Zoya awoke from disquieting dreams to the smell of wood smoke and cooking fish. The aroma was so reminiscent of her childhood home that she sat up in a panic, half convinced the intervening years had been a dream. Reality reasserted itself as she banged her head on an overhead beam, dislodging a fine mist of old wood rot that drifted down like snow. A chuckle came from the direction of a small fire where Davian sat turning three long stakes over a small fire. The harsh red illumination of the blaze gave him a sinister look.
“You’re finally awake,” he commented, lifting on of the stakes from the flames to examine a fillet of meat on the end. Evidently it didn’t yet pass muster because he set it back across the flame. Zoya cocked her head, rain still pattered on the outside of the hull but the fury of the storm had ebbed to a gentle rain. Judging by the pale light coming from outside, she had slept for nearly an entire day.
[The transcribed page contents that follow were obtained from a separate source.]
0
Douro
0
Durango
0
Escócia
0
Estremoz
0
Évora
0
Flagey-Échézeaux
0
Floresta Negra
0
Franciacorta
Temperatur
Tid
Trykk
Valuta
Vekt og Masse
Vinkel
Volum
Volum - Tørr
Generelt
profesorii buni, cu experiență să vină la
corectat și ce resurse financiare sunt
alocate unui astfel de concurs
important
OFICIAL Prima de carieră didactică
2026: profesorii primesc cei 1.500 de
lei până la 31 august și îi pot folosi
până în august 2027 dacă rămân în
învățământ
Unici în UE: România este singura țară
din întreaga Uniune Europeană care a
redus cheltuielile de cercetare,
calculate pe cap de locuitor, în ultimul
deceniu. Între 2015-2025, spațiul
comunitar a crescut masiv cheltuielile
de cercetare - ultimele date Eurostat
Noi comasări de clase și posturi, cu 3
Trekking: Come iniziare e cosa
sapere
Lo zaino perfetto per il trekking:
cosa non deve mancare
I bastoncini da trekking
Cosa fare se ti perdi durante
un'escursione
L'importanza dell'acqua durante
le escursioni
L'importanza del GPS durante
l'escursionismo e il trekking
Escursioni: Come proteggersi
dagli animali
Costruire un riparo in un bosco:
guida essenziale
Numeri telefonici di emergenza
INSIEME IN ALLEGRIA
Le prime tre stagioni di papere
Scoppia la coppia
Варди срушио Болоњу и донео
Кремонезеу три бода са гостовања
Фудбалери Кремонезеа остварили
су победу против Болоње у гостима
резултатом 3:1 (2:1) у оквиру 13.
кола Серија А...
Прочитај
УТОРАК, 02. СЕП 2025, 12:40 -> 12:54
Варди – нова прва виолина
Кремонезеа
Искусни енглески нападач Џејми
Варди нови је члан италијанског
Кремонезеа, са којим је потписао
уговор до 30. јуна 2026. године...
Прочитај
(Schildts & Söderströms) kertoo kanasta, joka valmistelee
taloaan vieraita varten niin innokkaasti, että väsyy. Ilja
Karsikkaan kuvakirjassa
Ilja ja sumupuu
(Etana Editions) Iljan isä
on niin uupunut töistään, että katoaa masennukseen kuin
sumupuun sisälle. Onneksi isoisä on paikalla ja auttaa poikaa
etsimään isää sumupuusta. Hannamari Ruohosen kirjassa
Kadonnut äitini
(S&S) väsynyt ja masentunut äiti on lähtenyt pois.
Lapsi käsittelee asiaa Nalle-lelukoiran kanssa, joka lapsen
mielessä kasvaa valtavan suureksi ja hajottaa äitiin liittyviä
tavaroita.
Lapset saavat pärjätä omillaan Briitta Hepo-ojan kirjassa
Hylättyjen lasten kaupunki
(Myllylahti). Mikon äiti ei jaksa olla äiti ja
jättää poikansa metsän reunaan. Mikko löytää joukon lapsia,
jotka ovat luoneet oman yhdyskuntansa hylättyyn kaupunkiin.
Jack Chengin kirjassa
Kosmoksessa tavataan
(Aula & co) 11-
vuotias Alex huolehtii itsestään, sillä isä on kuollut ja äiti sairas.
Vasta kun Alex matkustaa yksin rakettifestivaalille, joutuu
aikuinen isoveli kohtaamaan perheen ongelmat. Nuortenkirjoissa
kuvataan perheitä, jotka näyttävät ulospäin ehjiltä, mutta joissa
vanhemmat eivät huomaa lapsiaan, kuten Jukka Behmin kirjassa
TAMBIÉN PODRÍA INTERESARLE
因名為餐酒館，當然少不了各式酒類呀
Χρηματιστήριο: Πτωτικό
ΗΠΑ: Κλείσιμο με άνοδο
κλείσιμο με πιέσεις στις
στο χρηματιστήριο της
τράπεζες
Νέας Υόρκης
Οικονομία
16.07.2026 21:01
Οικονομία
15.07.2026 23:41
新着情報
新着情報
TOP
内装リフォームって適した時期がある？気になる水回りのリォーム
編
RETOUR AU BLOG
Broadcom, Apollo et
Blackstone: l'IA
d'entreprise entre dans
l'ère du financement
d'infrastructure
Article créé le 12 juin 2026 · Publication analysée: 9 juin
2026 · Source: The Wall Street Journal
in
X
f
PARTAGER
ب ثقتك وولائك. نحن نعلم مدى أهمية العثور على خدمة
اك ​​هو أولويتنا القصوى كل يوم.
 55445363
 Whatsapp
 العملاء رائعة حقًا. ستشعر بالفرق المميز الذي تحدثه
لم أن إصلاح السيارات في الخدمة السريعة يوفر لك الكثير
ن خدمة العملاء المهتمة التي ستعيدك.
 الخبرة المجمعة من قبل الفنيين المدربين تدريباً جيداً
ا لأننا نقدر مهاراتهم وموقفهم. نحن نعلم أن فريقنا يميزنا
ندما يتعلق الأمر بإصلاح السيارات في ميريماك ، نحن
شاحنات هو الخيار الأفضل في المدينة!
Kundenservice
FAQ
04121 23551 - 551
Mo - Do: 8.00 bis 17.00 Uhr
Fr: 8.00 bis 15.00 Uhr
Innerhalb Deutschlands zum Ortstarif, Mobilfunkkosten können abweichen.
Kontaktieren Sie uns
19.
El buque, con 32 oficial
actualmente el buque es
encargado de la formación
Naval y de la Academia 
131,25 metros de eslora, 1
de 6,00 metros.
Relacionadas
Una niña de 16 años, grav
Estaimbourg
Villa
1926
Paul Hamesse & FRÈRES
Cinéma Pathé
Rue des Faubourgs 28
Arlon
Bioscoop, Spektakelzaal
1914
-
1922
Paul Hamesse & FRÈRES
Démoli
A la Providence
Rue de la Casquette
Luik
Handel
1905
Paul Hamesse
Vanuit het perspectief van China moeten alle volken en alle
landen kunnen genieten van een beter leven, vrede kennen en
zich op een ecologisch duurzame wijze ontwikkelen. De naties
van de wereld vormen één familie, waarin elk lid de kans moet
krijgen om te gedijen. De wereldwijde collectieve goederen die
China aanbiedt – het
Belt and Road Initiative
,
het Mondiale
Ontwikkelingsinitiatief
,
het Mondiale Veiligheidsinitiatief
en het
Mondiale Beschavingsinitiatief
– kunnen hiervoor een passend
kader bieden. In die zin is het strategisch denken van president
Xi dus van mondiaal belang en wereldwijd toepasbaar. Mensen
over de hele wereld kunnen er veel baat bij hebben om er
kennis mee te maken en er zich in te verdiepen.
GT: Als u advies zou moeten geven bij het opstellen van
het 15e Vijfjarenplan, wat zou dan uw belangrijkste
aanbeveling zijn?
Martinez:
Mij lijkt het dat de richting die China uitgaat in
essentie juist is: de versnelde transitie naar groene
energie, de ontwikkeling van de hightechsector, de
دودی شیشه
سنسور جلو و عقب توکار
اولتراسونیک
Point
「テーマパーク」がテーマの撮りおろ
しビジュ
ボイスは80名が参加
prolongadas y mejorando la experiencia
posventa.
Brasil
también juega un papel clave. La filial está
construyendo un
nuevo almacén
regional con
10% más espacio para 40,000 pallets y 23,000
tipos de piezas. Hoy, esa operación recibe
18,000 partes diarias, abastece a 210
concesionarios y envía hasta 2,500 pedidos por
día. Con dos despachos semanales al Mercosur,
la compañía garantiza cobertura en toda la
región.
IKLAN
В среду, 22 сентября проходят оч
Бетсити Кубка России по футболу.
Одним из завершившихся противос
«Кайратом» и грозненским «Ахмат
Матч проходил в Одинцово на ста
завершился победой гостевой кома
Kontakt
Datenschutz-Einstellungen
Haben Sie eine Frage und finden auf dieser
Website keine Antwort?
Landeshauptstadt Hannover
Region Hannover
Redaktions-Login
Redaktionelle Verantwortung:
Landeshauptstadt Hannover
She rubbed her head with the heel of her hand, massaging away an incipient bruise.
“Did I pass out?” she asked, her voice rising as she realized that she had lost consciousness while channeling. She instinctively snatched for Saidar and let out gasp of relief as its warm light suffused her for a moment. It was every Aes Sedai’s secret terror that they might burn themselves out in a moment of incaution and be forever severed from the Source. Davian arched an eyebrow at the play of emotions he saw flicker across her face but answered her question.
“You did something to the box,” he explained, nodding to the ancient relic that lay beside the wadded up and mostly dry cloak that had served as her pillow.
“It opened and I saw….a vision? a map?” he replied, sounding troubled. Zoya sat upright, immediately alert and alight with enthusiasm.
“What did you see!? How was the box set? What do you mean a map?” she demanded.
“Whoa,” Davian replied in the same tone one might use to quiet a suddenly skittish horse. He took the fish from the fire and explained what he had seen, answering her questions as best he could. Zoya lifted the box and tried to mimic the same fire weave she had woven the night before. Nothing happened. She tried several more combinations but the box remained stubbornly unresponsive.
“Maybe eat before you make yourself pass out again?” Davian suggested pointedly. From his perspective she was merely staring at the box but he was clever enough to intuit that she was using the Power. Zoya set the box down and took the fish that was offered, taking a bite of the hot flesh.
“And you are sure this map started here?” she asked around a mouthful of fish. Davian nodded.
“It was as though they viewpoint swooped down on us from a great height, then moved away as I described,” Davian replied.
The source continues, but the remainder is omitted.